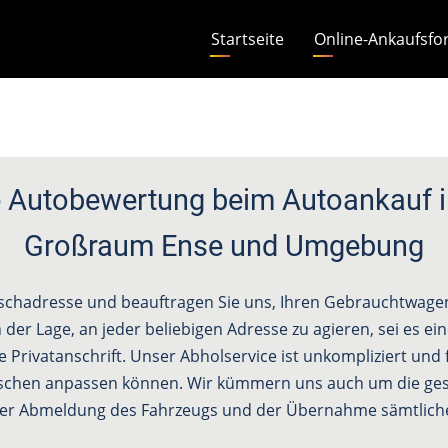
Hauptnavigation
Startseite
Online-Ankaufsfo
 Autobewertung beim Autoankauf i
Großraum Ense und Umgebung
schadresse und beauftragen Sie uns, Ihren Gebrauchtwagen 
 der Lage, an jeder beliebigen Adresse zu agieren, sei es e
e Privatanschrift. Unser Abholservice ist unkompliziert und f
schen anpassen können. Wir kümmern uns auch um die ges
 der Abmeldung des Fahrzeugs und der Übernahme sämtliche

= = =

Your task: A faithful copy of all the lines above is needed, with the pictures omitted.

Task result:
Hauptnavigation
Startseite
Online-Ankaufsfo
 Autobewertung beim Autoankauf i
Großraum Ense und Umgebung
schadresse und beauftragen Sie uns, Ihren Gebrauchtwagen 
 der Lage, an jeder beliebigen Adresse zu agieren, sei es e
e Privatanschrift. Unser Abholservice ist unkompliziert und f
schen anpassen können. Wir kümmern uns auch um die ges
 der Abmeldung des Fahrzeugs und der Übernahme sämtliche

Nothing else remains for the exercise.